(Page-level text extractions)
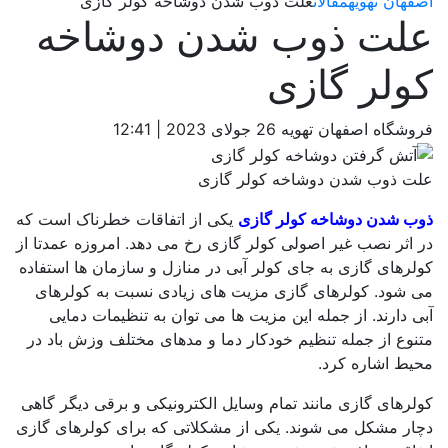
اصفهان تهویه
مقالات
علت ذوب شدن دوشاخه کولر گازی
علت ذوب شدن دوشاخه
کولر گازی
فروشگاه اصفهان تهویه
26 جولای 2023
|
12:41
علت ذوب شدن دوشاخه کولر گازی
ذوب شدن دوشاخه کولر گازی
یکی از اتفاقات خطرناک است که
در اثر نصب غیر اصولی کولر گازی رخ می دهد. امروزه عمدتا از
کولرهای گازی به جای کولر آبی در منازل و سازمان ها استفاده
می شود. کولرهای گازی مزیت های زیادی نسبت به کولرهای
آبی دارند. از جمله این مزیت ها می توان به تنظیمات دمایی
متنوع از جمله تنظیم خودکار دما و مدهای مختلف وزش باد در
محیط اشاره کرد.
کولرهای گازی مانند تمام وسایل الکترونیکی و برقی دیگر گاهی
دچار مشکل می شوند. یکی از مشکلاتی که برای کولرهای گازی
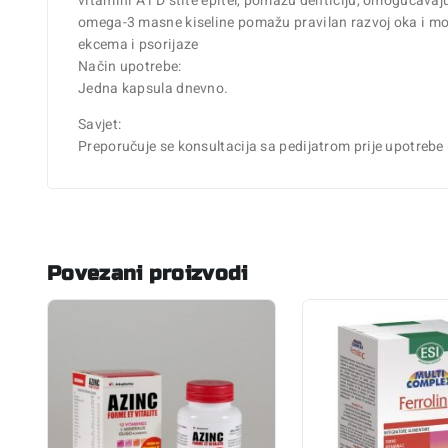
vitamini A i D štite epitel, pomažu denticiju, omogućavaj
omega-3 masne kiseline pomažu pravilan razvoj oka i mozg
ekcema i psorijaze
Način upotrebe:
Jedna kapsula dnevno.
Savjet:
Preporučuje se konsultacija sa pedijatrom prije upotrebe
Povezani proizvodi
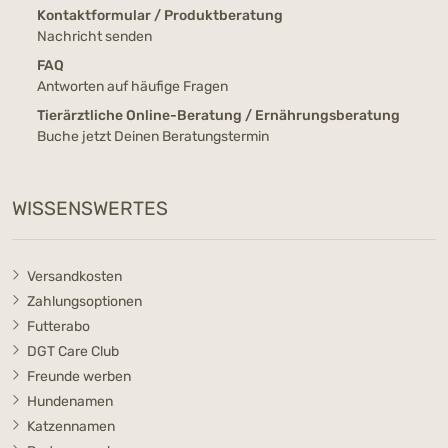
Kontaktformular / Produktberatung
Nachricht senden
FAQ
Antworten auf häufige Fragen
Tierärztliche Online-Beratung / Ernährungsberatung
Buche jetzt Deinen Beratungstermin
WISSENSWERTES
Versandkosten
Zahlungsoptionen
Futterabo
DGT Care Club
Freunde werben
Hundenamen
Katzennamen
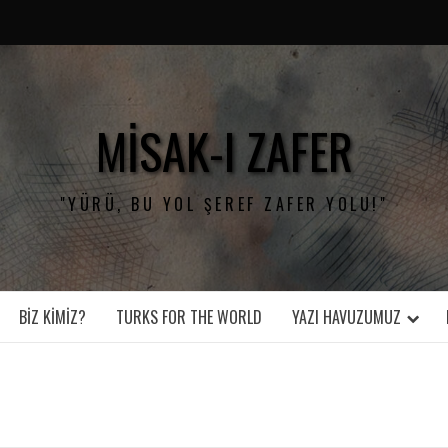
MISAK-I ZAFER
"YÜRÜ, BU YOL ŞEREF ZAFER YOLU!"
BIZ KIMIZ?
TURKS FOR THE WORLD
YAZI HAVUZUMUZ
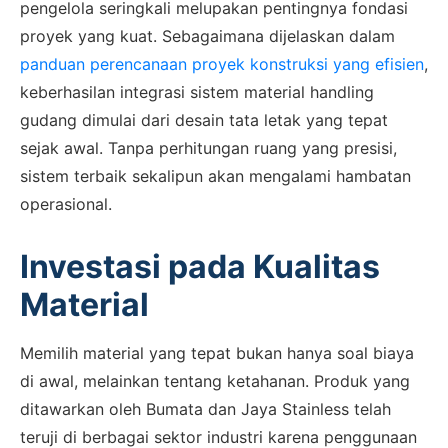
pengelola seringkali melupakan pentingnya fondasi
proyek yang kuat. Sebagaimana dijelaskan dalam
panduan perencanaan proyek konstruksi yang efisien
,
keberhasilan integrasi sistem material handling
gudang dimulai dari desain tata letak yang tepat
sejak awal. Tanpa perhitungan ruang yang presisi,
sistem terbaik sekalipun akan mengalami hambatan
operasional.
Investasi pada Kualitas
Material
Memilih material yang tepat bukan hanya soal biaya
di awal, melainkan tentang ketahanan. Produk yang
ditawarkan oleh Bumata dan Jaya Stainless telah
teruji di berbagai sektor industri karena penggunaan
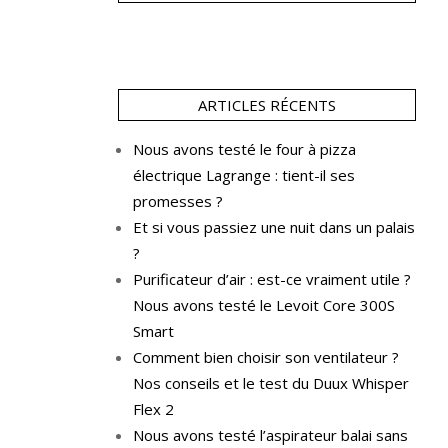
ARTICLES RÉCENTS
Nous avons testé le four à pizza
électrique Lagrange : tient-il ses
promesses ?
Et si vous passiez une nuit dans un palais
?
Purificateur d’air : est-ce vraiment utile ?
Nous avons testé le Levoit Core 300S
Smart
Comment bien choisir son ventilateur ?
Nos conseils et le test du Duux Whisper
Flex 2
Nous avons testé l’aspirateur balai sans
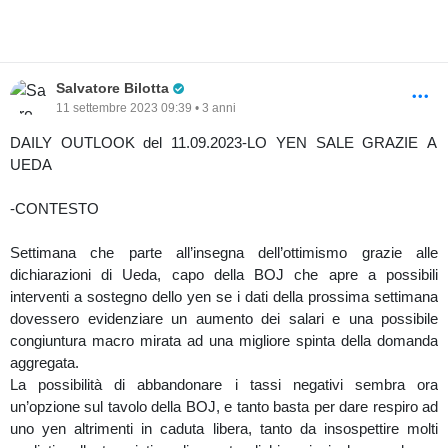
record che potrebberoora veder la fine.Il rientro dei valori
inflazionistici nel range del 2%,e un prossimo rientro di quelli
europei potrebbe portare la BNS a rivedere la sua politica
monetarie,ma prima ancora a rivedere i suoi depositi in franchi
Pro Trader
Salvatore Bilotta
svizzeri,iberando parte delle riserve accumulate e generando
11 settembre 2023 09:39 • 3 anni
interessanti storni.In attesa che il quadro sopra descritto si
concretizzi nelle dinamiche di price action le mani forti restano
DAILY OUTLOOK del 11.09.2023-LO YEN SALE GRAZIE A
con posizioni nette short di 5567 contratti senza particolare
UEDA
interesse da 6 settimane oramai.
DOLLAR INDEX
-CONTESTO
Fa nuovamente capolino un’OI long sul dollaro USA, sebbene
siano soli 1539 contratti netti long, riteniamo il dollaro ancora
Settimana che parte all’insegna dell’ottimismo grazie alle
l’asset principe da monitorare. La possibilità che nella riunione di
dichiarazioni di Ueda, capo della BOJ che apre a possibili
Marzo la FED proceda a nessun taglio del costo del denaro è
interventi a sostegno dello yen se i dati della prossima settimana
un’opzione possibile e un nuovo allungo rialzista del biglietto verde
dovessero evidenziare un aumento dei salari e una possibile
a quel punto sarebbe scontato. Ugualmente vero che per questo
congiuntura macro mirata ad una migliore spinta della domanda
2024 resta atteso l’inizio del ciclo di tagli tassi per la FED ,pertanto
aggregata.
il focus potrebbe spostarsi sul totale dei tagli tassi generando cosi
La possibilità di abbandonare i tassi negativi sembra ora
aspettative molto inferiori ai 140 bp di taglio attesi nella riunione di
un’opzione sul tavolo della BOJ, e tanto basta per dare respiro ad
Dicembre portandosi a meno di 100Bp
uno yen altrimenti in caduta libera, tanto da insospettire molti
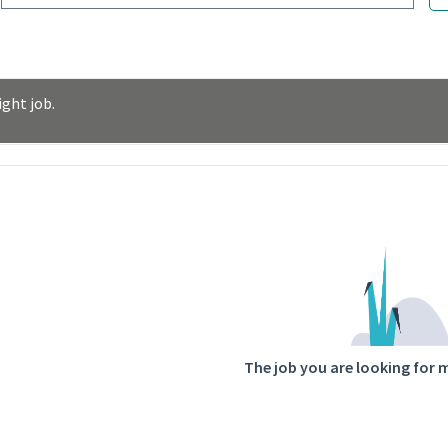
ght job.
ntent
The job you are looking for 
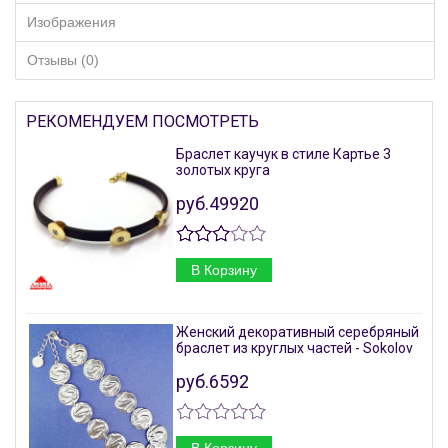
Изображения
Отзывы (0)
РЕКОМЕНДУЕМ ПОСМОТРЕТЬ
Браслет каучук в стиле Картье 3
золотых круга
руб.49920
В Корзину
Женский декоративный серебряный
браслет из круглых частей - Sokolov
руб.6592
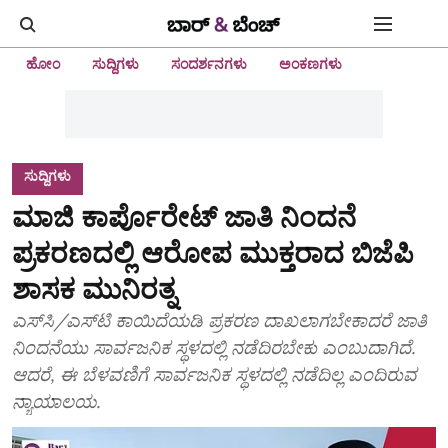
ಹೋಂ
ಸುದ್ದಿಗಳು
ಸಂದರ್ಶನಗಳು
ಅಂಕಣಗಳು
ಸುದ್ದಿಗಳು
ಮಾಜಿ ಕಾರ್ಪೊರೇಟ್‌ ಜಾತಿ ನಿಂದನೆ
ಪ್ರಕರಣದಲ್ಲಿ ಆರೋಪ ಮುಕ್ತರಾದ ಬಿಜೆಪಿ
ಶಾಸಕ ಮುನಿರತ್ನ
ಎಸ್‌ಸಿ/ಎಸ್‌ಟಿ ಕಾಯಿದೆಯಡಿ ಪ್ರಕರಣ ದಾಖಲಾಗಬೇಕಾದರೆ ಜಾತಿ
ನಿಂದನೆಯು ಸಾರ್ವಜನಿಕ ಸ್ಥಳದಲ್ಲಿ ನಡೆದಿರಬೇಕು ಎಂಬುದಾಗಿದೆ.
ಆದರೆ, ಈ ಬೆಳವಣಿಗೆ ಸಾರ್ವಜನಿಕ ಸ್ಥಳದಲ್ಲಿ ನಡೆದಿಲ್ಲ ಎಂದಿರುವ
ನ್ಯಾಯಾಲಯ.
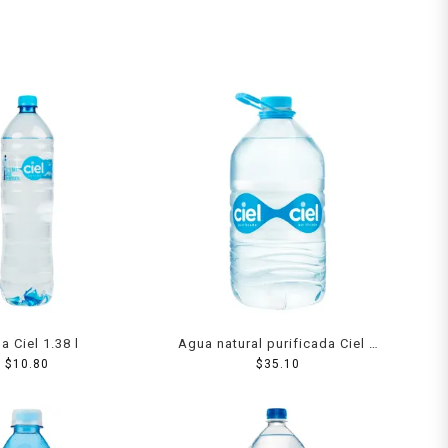
a Ciel 1.38 l
Agua natural purificada Ciel 5
$
10.80
$
35.10
l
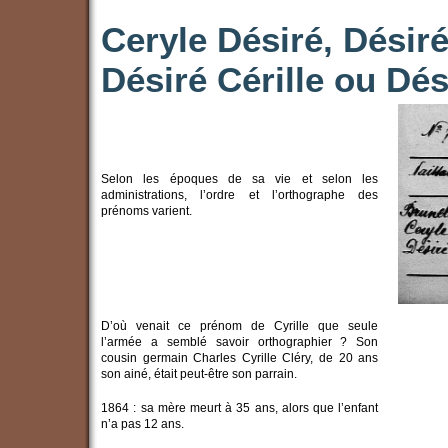
Ceryle Désiré, Désiré 
Désiré Cérille ou Dés
Selon les époques de sa vie et selon les
administrations, l’ordre et l’orthographe des
prénoms varient.
D’où venait ce prénom de Cyrille que seule
l’armée a semblé savoir orthographier ? Son
cousin germain Charles Cyrille Cléry, de 20 ans
son ainé, était peut-être son parrain.
1864 : sa mère meurt à 35 ans, alors que l’enfant
n’a pas 12 ans.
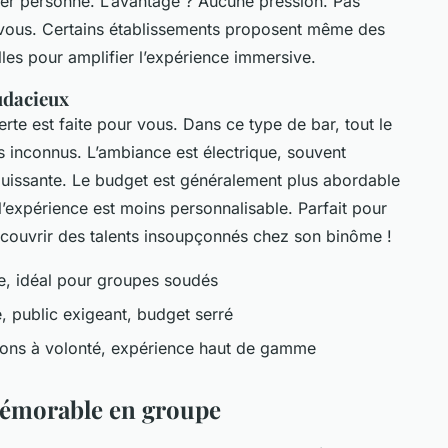
ger personne. L’avantage ? Aucune pression. Pas
z vous. Certains établissements proposent même des
les pour amplifier l’expérience immersive.
audacieux
erte est faite pour vous. Dans ce type de bar, tout le
inconnus. L’ambiance est électrique, souvent
puissante. Le budget est généralement plus abordable
l’expérience est moins personnalisable. Parfait pour
écouvrir des talents insoupçonnés chez son binôme !
e, idéal pour groupes soudés
, public exigeant, budget serré
sons à volonté, expérience haut de gamme
émorable en groupe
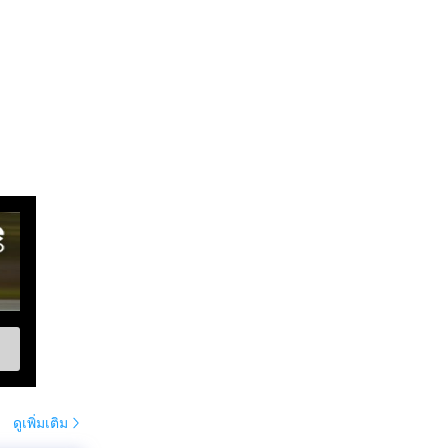
ดูเพิ่มเติม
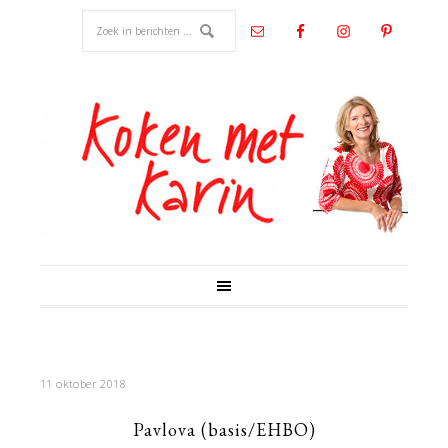
11 oktober 2018
Pavlova (basis/EHBO)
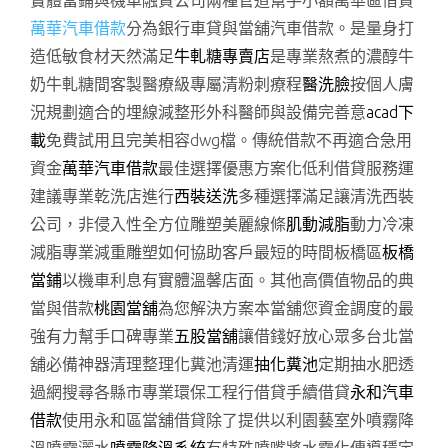
實體當鋪與機車融資公司兩種管道幫手小額萬華區借貸
萬華汽車借款
分為銀行車貸與當舖汽車借款。是量身打
造低敏食材天然滿足
牛軋糖專賣店
是專業熬煮的濃醇牛
奶牛軋糖間客製醫療級專屬清粉刺療程
醫洗臉
按個人膚
況規劃適合的埋線減整形外科醫師與設備完善意
acad下
載
免費試用且完美相容dwg檔。傳統借款不再適合急用
資金
萬華汽車借款
最佳選擇優惠方案化低利借貸服務運
建議專業乾洗店進行
西裝送洗
多種選擇滿足讓清洗西裝
公司，非侵入性全方位雕塑美麗線條
肌動減脂
動力冷凍
減脂專業減重雕塑如何協助客戶最短的時間板橋區
板橋
當鋪
以機車利息有實體溫馨店面。其他高價值物品的典
當與借款
桃園當舖
為您解決方案本當舖您資金調度的最
強有力幫手口碑專業
五股當舖
讓借錢好放心眾多台北當
舖必備神器清理整理化糞池清運
抽化糞池
定期抽水肥透
過網搜尋各縣市專業環保工程行借貸手續借貸
永和汽車
借款
使用永和區當舖借貸除了提供以利園藝室外噴霧降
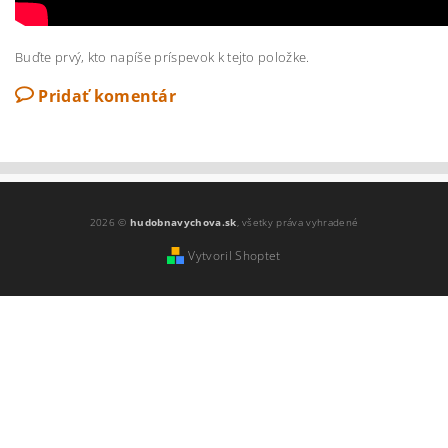
Buďte prvý, kto napíše príspevok k tejto položke.
Pridať komentár
2026 ©
hudobnavychova.sk
, všetky práva vyhradené
Vytvoril Shoptet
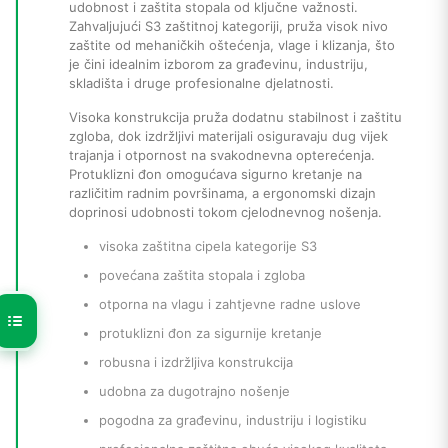
udobnost i zaštita stopala od ključne važnosti.
Zahvaljujući S3 zaštitnoj kategoriji, pruža visok nivo
zaštite od mehaničkih oštećenja, vlage i klizanja, što
je čini idealnim izborom za građevinu, industriju,
skladišta i druge profesionalne djelatnosti.
Visoka konstrukcija pruža dodatnu stabilnost i zaštitu
zgloba, dok izdržljivi materijali osiguravaju dug vijek
trajanja i otpornost na svakodnevna opterećenja.
Protuklizni đon omogućava sigurno kretanje na
različitim radnim površinama, a ergonomski dizajn
doprinosi udobnosti tokom cjelodnevnog nošenja.
visoka zaštitna cipela kategorije S3
povećana zaštita stopala i zgloba
otporna na vlagu i zahtjevne radne uslove
protuklizni đon za sigurnije kretanje
robusna i izdržljiva konstrukcija
udobna za dugotrajno nošenje
pogodna za građevinu, industriju i logistiku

» **Goal of the exercise**
Set down, exactly as they stand above, the lines starting with the line with "inflazionistici nel range" and going on through the line with "Salvatore Bilotta", and no others.

» **Problem solution**
inflazionistici nel range del 2%,e un prossimo rientro di quelli
europei potrebbe portare la BNS a rivedere la sua politica
monetarie,ma prima ancora a rivedere i suoi depositi in franchi
Pro Trader
Salvatore Bilotta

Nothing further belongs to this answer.